I'm with DeltaMac on this one. Insert the disk while you're logged in, and double click the installer. Then click "restart." How's about that?


----------



## i am yujin (Aug 4, 2003)

Wow, the same exact problem happend to me too.  None of the CDs worked except the bootlegged Panther. =\
So I installed that and even with that installed, the computer freezes up a lot of times.  The only way to get it back is to tilt it in some way.  Try that way.


----------



## Arden (Aug 4, 2003)

Do you have any other media drives attached to your Powerbook, like a Zip drive?  If so, you can try installing a small boot system on that and try to boot from it.

Another thought is to remove or disable your internal hard drive and then try booting from a CD.  Make sure the 200 GB drive is attached so you can install OS X onto it, if possible.  Then you can transfer all your data from the other drive and wipe it clean.


----------



## solrac (Aug 4, 2003)

> _Originally posted by adambyte _
> *I'm with DeltaMac on this one. Insert the disk while you're logged in, and double click the installer. Then click "restart." How's about that? *



LOL that's the first thing I did, before I even knew there was a problem.


----------



## solrac (Aug 4, 2003)

> _Originally posted by i am yujin _
> *Wow, the same exact problem happend to me too.  None of the CDs worked except the bootlegged Panther. =\
> So I installed that and even with that installed, the computer freezes up a lot of times.  The only way to get it back is to tilt it in some way.  Try that way. *



TILT? What do you mean tilt it in some way? You mean tilt the computer? Like a pinball machine?


----------



## solrac (Aug 4, 2003)

> _Originally posted by arden _
> *Do you have any other media drives attached to your Powerbook, like a Zip drive?  If so, you can try installing a small boot system on that and try to boot from it.
> 
> Another thought is to remove or disable your internal hard drive and then try booting from a CD.  Make sure the 200 GB drive is attached so you can install OS X onto it, if possible.  Then you can transfer all your data from the other drive and wipe it clean. *



That's a really good idea for a last resort solution. But I would just use my warranty before I do that. (I also got the 3 year apple care thing.)


----------



## Arden (Aug 4, 2003)

Yes, yujin meant physically tilt the computer, as he stated in another post.  I think he has something loose inside.

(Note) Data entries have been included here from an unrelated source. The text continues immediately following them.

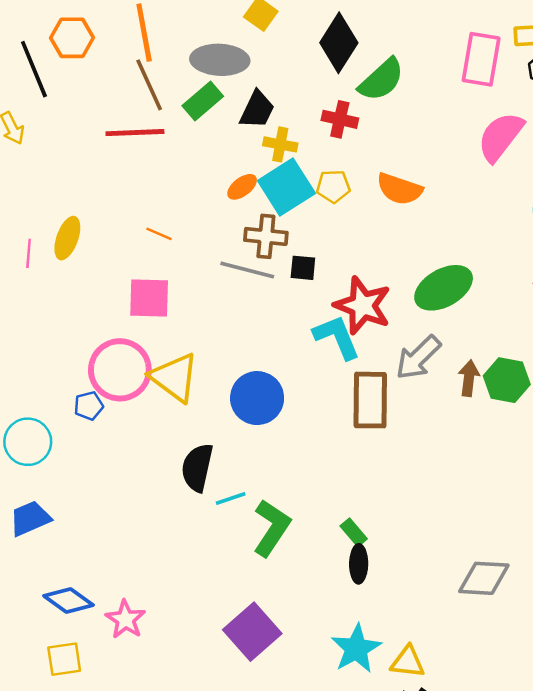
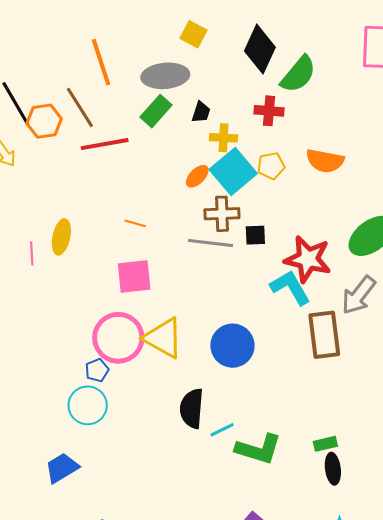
orange hexagon: (72, 38) -> (44, 121), moved
brown line: (149, 85) -> (80, 107), moved
black trapezoid: (257, 110) -> (201, 112), size x0.7
cyan circle: (28, 442) -> (88, 405), moved
green L-shape: (272, 528) -> (258, 449), turned 81
green rectangle: (354, 532) -> (325, 444), turned -55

Be sure to back up any important data before you do anything, if you can.


----------



## solrac (Aug 4, 2003)

how would i tilt it? As in, during startup, tilt the computer so it would read the CD, during startup? Would I tilt it back, left, forward?

It's hard to grasp this concept lol


----------



## Arden (Aug 4, 2003)

Don't worry about it.  You don't have to tilt anything because that's probably not the problem.  Read the original post to see what yujin's problem was: http://www.macosx.com/forums/showthread.php?s=&threadid=35173


----------